St. Anthony Claret

1807-1870

Although later an official in the royal Spanish court, St. Anthony Claret was the son of a weaver, and he himself learned and practiced the craft, as well as the craft of printing.

Throughout this craftman’s period, this deeply religious young man intended to enter the service of the Church. Although ordained a diocesan priest in 1835, he still thought he was called to the religious life. Would it be as a Carthusian hermit or a Jesuit missionary? His own uncertain health eventually provided the answer. The hermit’s life was too rigorous for his frail constitution, and when he became a Jesuit novice and then took ill, the Jesuit superior advised him to go back home and work as a missionary among his own people.

For the next ten years, Father Anthony traveled through his native Catalonia, giving missions and retreats, with the Holy Eucharist and the Immaculate Heart of Mary as his constant themes. Thus he came to be one of Spain’s best-known preachers. To promote home missions still more effectively, he not only aided St. Joaquina de Mas Vedruna, foundress of the Carmelite Sisters of Charity, but also in 1849 founded, to continue his missionary efforts, the “Missionary Sons of the Immaculate Heart of Mary,” (C.F.M.), better know as the “Claretians.”

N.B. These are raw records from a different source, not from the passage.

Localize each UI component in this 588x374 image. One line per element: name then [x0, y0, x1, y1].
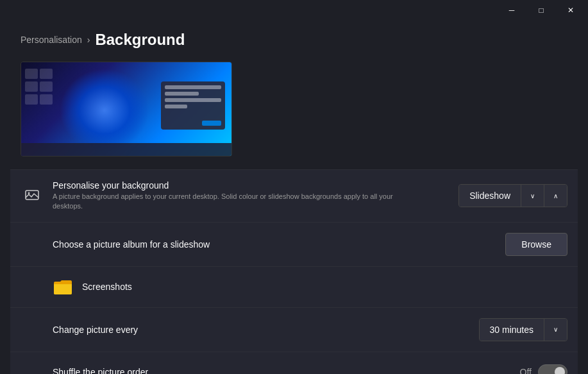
background-preview	[21, 62, 232, 157]
settings-area: Personalise your background A picture ba…	[0, 169, 588, 374]
breadcrumb-separator: ›	[87, 35, 90, 45]
album-row: Choose a picture album for a slideshow B…	[10, 222, 578, 266]
background-type-dropdown[interactable]: Slideshow ∨ ∧	[458, 184, 567, 207]
breadcrumb-parent[interactable]: Personalisation	[21, 35, 82, 45]
svg-point-1	[28, 192, 30, 194]
change-picture-dropdown[interactable]: 30 minutes ∨	[479, 318, 567, 341]
shuffle-row: Shuffle the picture order Off	[10, 352, 578, 374]
maximize-button[interactable]: □	[526, 0, 556, 21]
personalise-subtitle: A picture background applies to your cur…	[53, 192, 412, 212]
change-picture-row: Change picture every 30 minutes ∨	[10, 307, 578, 352]
folder-icon	[53, 278, 73, 296]
background-icon	[21, 184, 44, 207]
minimize-button[interactable]: ─	[497, 0, 526, 21]
dropdown-chevron-icon[interactable]: ∨	[521, 184, 544, 207]
browse-button[interactable]: Browse	[505, 233, 567, 256]
preview-container	[0, 62, 588, 169]
icon-strip	[25, 69, 53, 105]
album-title: Choose a picture album for a slideshow	[53, 239, 210, 250]
taskbar-mockup	[21, 143, 231, 156]
personalise-row: Personalise your background A picture ba…	[10, 169, 578, 222]
personalise-title: Personalise your background	[53, 180, 412, 191]
close-button[interactable]: ✕	[556, 0, 585, 21]
shuffle-toggle[interactable]	[538, 364, 567, 374]
bloom-effect	[60, 69, 149, 152]
toggle-knob	[555, 367, 565, 374]
breadcrumb-current: Background	[95, 31, 185, 49]
dialog-mockup	[161, 81, 225, 130]
shuffle-toggle-label: Off	[520, 367, 532, 374]
change-picture-chevron-icon[interactable]: ∨	[544, 318, 567, 341]
breadcrumb: Personalisation › Background	[0, 21, 588, 62]
title-bar: ─ □ ✕	[0, 0, 588, 21]
desktop-mockup	[21, 62, 231, 156]
shuffle-toggle-container: Off	[520, 364, 567, 374]
shuffle-title: Shuffle the picture order	[53, 367, 148, 374]
folder-name: Screenshots	[82, 282, 132, 292]
background-type-value: Slideshow	[459, 185, 521, 207]
dropdown-expand-icon[interactable]: ∧	[544, 184, 567, 207]
change-picture-value: 30 minutes	[480, 319, 544, 341]
change-picture-title: Change picture every	[53, 325, 138, 335]
folder-row[interactable]: Screenshots	[10, 266, 578, 307]
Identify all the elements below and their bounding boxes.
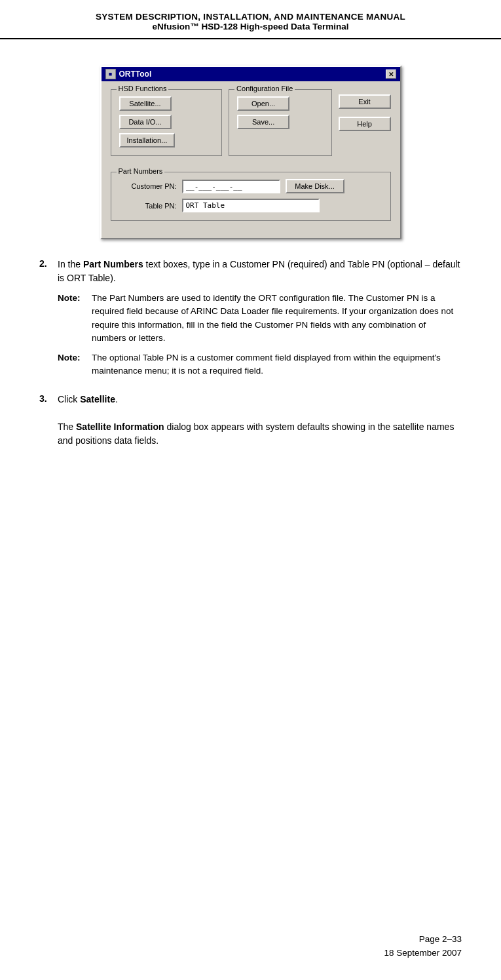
table-pn-row: Table PN:: [119, 199, 382, 212]
header-line1: SYSTEM DESCRIPTION, INSTALLATION, AND MA…: [39, 12, 462, 22]
top-group-row: HSD Functions Satellite... Data I/O... I…: [111, 89, 391, 164]
table-pn-label: Table PN:: [119, 202, 177, 210]
open-button[interactable]: Open...: [237, 96, 289, 111]
step-2-content: In the Part Numbers text boxes, type in …: [58, 258, 462, 382]
window-title: ORTTool: [119, 69, 152, 79]
step-2-number: 2.: [39, 258, 52, 382]
hsd-functions-group: HSD Functions Satellite... Data I/O... I…: [111, 89, 223, 156]
step-3-bold: Satellite: [80, 394, 115, 404]
hsd-group-label: HSD Functions: [117, 85, 169, 92]
part-numbers-label: Part Numbers: [117, 167, 165, 175]
page-header: SYSTEM DESCRIPTION, INSTALLATION, AND MA…: [0, 0, 501, 39]
data-io-button[interactable]: Data I/O...: [119, 115, 172, 129]
step-2-bold: Part Numbers: [83, 259, 143, 269]
step-3-text-before: Click: [58, 394, 80, 404]
app-icon: ■: [105, 69, 116, 79]
step-3-text-after: .: [115, 394, 118, 404]
step-2: 2. In the Part Numbers text boxes, type …: [39, 258, 462, 382]
step-3-para-before: The: [58, 421, 76, 432]
step-3: 3. Click Satellite. The Satellite Inform…: [39, 393, 462, 448]
save-button[interactable]: Save...: [237, 115, 289, 129]
footer-page: Page 2–33: [384, 932, 462, 947]
exit-button[interactable]: Exit: [339, 94, 391, 109]
page-footer: Page 2–33 18 September 2007: [384, 932, 462, 960]
make-disk-button[interactable]: Make Disk...: [286, 179, 344, 193]
screenshot-container: ■ ORTTool ✕ HSD Functions Satellite... D…: [39, 66, 462, 239]
footer-date: 18 September 2007: [384, 946, 462, 960]
help-button[interactable]: Help: [339, 117, 391, 131]
customer-pn-row: Customer PN: Make Disk...: [119, 179, 382, 193]
exit-help-group: Exit Help: [339, 89, 391, 164]
header-line2: eNfusion™ HSD-128 High-speed Data Termin…: [39, 22, 462, 31]
note2-text: The optional Table PN is a customer comm…: [89, 351, 462, 378]
customer-pn-label: Customer PN:: [119, 182, 177, 190]
customer-pn-input[interactable]: [182, 180, 280, 193]
note2-label: Note:: [58, 351, 85, 378]
installation-button[interactable]: Installation...: [119, 133, 176, 147]
step-3-number: 3.: [39, 393, 52, 448]
part-numbers-section: Customer PN: Make Disk... Table PN:: [119, 179, 382, 212]
step-3-content: Click Satellite. The Satellite Informati…: [58, 393, 462, 448]
part-numbers-group: Part Numbers Customer PN: Make Disk... T…: [111, 172, 391, 221]
page-content: ■ ORTTool ✕ HSD Functions Satellite... D…: [0, 46, 501, 478]
close-button[interactable]: ✕: [386, 69, 396, 79]
ort-tool-window: ■ ORTTool ✕ HSD Functions Satellite... D…: [100, 66, 401, 239]
ort-body: HSD Functions Satellite... Data I/O... I…: [102, 81, 400, 238]
note1-text: The Part Numbers are used to identify th…: [89, 292, 462, 345]
satellite-button[interactable]: Satellite...: [119, 96, 172, 111]
step-2-note1: Note: The Part Numbers are used to ident…: [58, 292, 462, 345]
step-2-text-before: In the: [58, 259, 83, 269]
note1-label: Note:: [58, 292, 85, 345]
config-file-group: Configuration File Open... Save...: [229, 89, 331, 156]
step-3-para-bold: Satellite Information: [76, 421, 164, 432]
config-group-label: Configuration File: [234, 85, 295, 92]
step-2-note2: Note: The optional Table PN is a custome…: [58, 351, 462, 378]
titlebar-left: ■ ORTTool: [105, 69, 152, 79]
table-pn-input[interactable]: [182, 199, 320, 212]
ort-titlebar: ■ ORTTool ✕: [102, 67, 400, 81]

In 1850, Father Anthony was named archbishop of Santiago, Cuba. During his initial pastoral tours of this archdiocese, he saw that religious reform was an urgent necessity. There were too many common-law marriages; there were too many children born out of wedlock. But not all Cubans were ready to accept reform. A violent anti-Christian clique tried several times to take the archbishop’s life. One man almost succeeded. He seriously wounded Claret after the archbishop had converted the would-be-assassin’s mistress to a better life. The assailant was condemned to death, but St. Anthony pleaded successfully for his life. Meanwhile Anthony the saint was also helping his Cuban people by promoting modern agricultural techniques and establishing credit unions for the poor.

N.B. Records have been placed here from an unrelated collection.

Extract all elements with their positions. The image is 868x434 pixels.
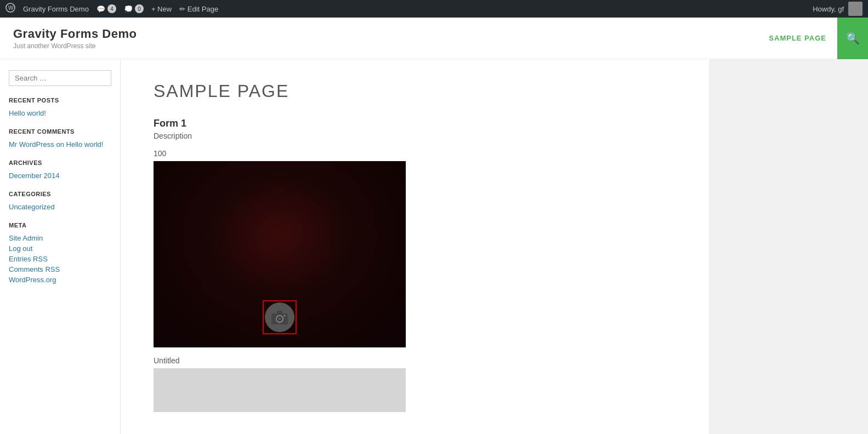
meta-title: META [9, 222, 111, 229]
camera-button-wrap[interactable] [263, 300, 297, 334]
admin-bar-speech[interactable]: 💭 0 [124, 4, 144, 13]
comment-author-link[interactable]: Mr WordPress [9, 140, 54, 149]
sidebar: RECENT POSTS Hello world! RECENT COMMENT… [0, 59, 121, 434]
speech-icon: 💭 [124, 5, 133, 13]
howdy-text: Howdy, gf [813, 5, 844, 13]
admin-bar-comments[interactable]: 💬 4 [97, 4, 116, 13]
admin-bar-right: Howdy, gf [813, 2, 863, 16]
admin-bar-site-name[interactable]: Gravity Forms Demo [23, 5, 89, 13]
recent-comment-text: Mr WordPress on Hello world! [9, 140, 111, 149]
site-title-wrap: Gravity Forms Demo Just another WordPres… [0, 27, 150, 50]
camera-icon [265, 302, 294, 332]
site-wrapper: Gravity Forms Demo Just another WordPres… [0, 18, 868, 434]
progress-value: 100 [154, 149, 676, 158]
comments-icon: 💬 [97, 5, 105, 13]
right-sidebar [709, 59, 868, 434]
sample-page-nav-link[interactable]: SAMPLE PAGE [758, 34, 837, 42]
speech-count: 0 [135, 4, 144, 13]
categories-title: CATEGORIES [9, 191, 111, 197]
untitled-image [154, 368, 406, 412]
recent-posts-title: RECENT POSTS [9, 97, 111, 104]
search-input[interactable] [9, 70, 111, 86]
admin-bar-edit[interactable]: ✏ Edit Page [179, 5, 218, 13]
main-layout: RECENT POSTS Hello world! RECENT COMMENT… [0, 59, 868, 434]
search-icon: 🔍 [846, 32, 860, 45]
svg-point-6 [284, 315, 286, 317]
form-title: Form 1 [154, 118, 676, 129]
svg-rect-5 [277, 311, 282, 314]
header-search-button[interactable]: 🔍 [837, 18, 868, 59]
site-description: Just another WordPress site [13, 42, 137, 50]
category-item-link[interactable]: Uncategorized [9, 203, 111, 211]
meta-entries-rss-link[interactable]: Entries RSS [9, 255, 111, 263]
recent-post-link[interactable]: Hello world! [9, 109, 111, 117]
archives-title: ARCHIVES [9, 159, 111, 166]
form-description: Description [154, 132, 676, 140]
content-area: SAMPLE PAGE Form 1 Description 100 [121, 59, 709, 434]
meta-wordpress-org-link[interactable]: WordPress.org [9, 276, 111, 284]
sidebar-search [9, 70, 111, 86]
meta-site-admin-link[interactable]: Site Admin [9, 234, 111, 242]
archive-item-link[interactable]: December 2014 [9, 172, 111, 180]
comment-on-text: on [56, 140, 66, 149]
page-title: SAMPLE PAGE [154, 81, 676, 101]
site-header: Gravity Forms Demo Just another WordPres… [0, 18, 868, 59]
wp-logo-icon[interactable]: W [5, 3, 15, 15]
svg-text:W: W [8, 5, 14, 11]
comment-post-link[interactable]: Hello world! [66, 140, 104, 149]
form-image-area [154, 161, 406, 347]
recent-comments-title: RECENT COMMENTS [9, 128, 111, 135]
admin-bar-new[interactable]: + New [151, 5, 172, 13]
site-title[interactable]: Gravity Forms Demo [13, 27, 137, 41]
header-nav: SAMPLE PAGE 🔍 [758, 18, 868, 59]
admin-bar: W Gravity Forms Demo 💬 4 💭 0 + New ✏ Edi… [0, 0, 868, 18]
comments-count: 4 [107, 4, 116, 13]
svg-point-4 [278, 317, 281, 321]
user-avatar[interactable] [848, 2, 863, 16]
meta-comments-rss-link[interactable]: Comments RSS [9, 265, 111, 273]
meta-log-out-link[interactable]: Log out [9, 244, 111, 253]
untitled-label: Untitled [154, 356, 676, 365]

In 1857, Isabella II, the reigning queen of Spain, called the archbishop home to become her confessor. Actually Anthony stayed away from her court activities as much as possible, and renewed his preaching apostolate. (He is said to have preached 10,000 sermons in his life!) Once again, he also promoted knowledge and devotion by positive means. At Barcelona he established the Libreria Religiosa, which distributed thousands of religious and cultural works. He himself wrote some 200 of these books and pamphlets. He likewise set up a science laboratory, a museum of natural history, and schools of music and languages. But in his efforts as a communicator he continued to be motivated by his deeply charismatic spirituality.

Despite Anthony’s detachment from court life, he became the object of vicious slander on the part of the queen’s enemies. When the latter revolted and deposed Isabella in 1868, the archbishop also had to flee the country. He went to Italy and took an active part in the First Vatican Council. Then he settled, for the time being, at Narbonne, France, hoping that he might be soon re-admitted to Spain. But he died in exile on October 24, 1870. Pope Pius XII canonized this very modern churchman in 1950.

The Claretian Fathers came to the United States in 1902. Since then they have been active in the care of the Spanish-speaking. They likewise do considerable publishing, in the spirit of their founder. (U.S.Catholic is one of their publications.) In 1925 they inaugurated the national shrine of St. Jude in Chicago. American popular devotion to this “saint of the impossible” owes much to the efforts of these disciples of St. Anthony Claret.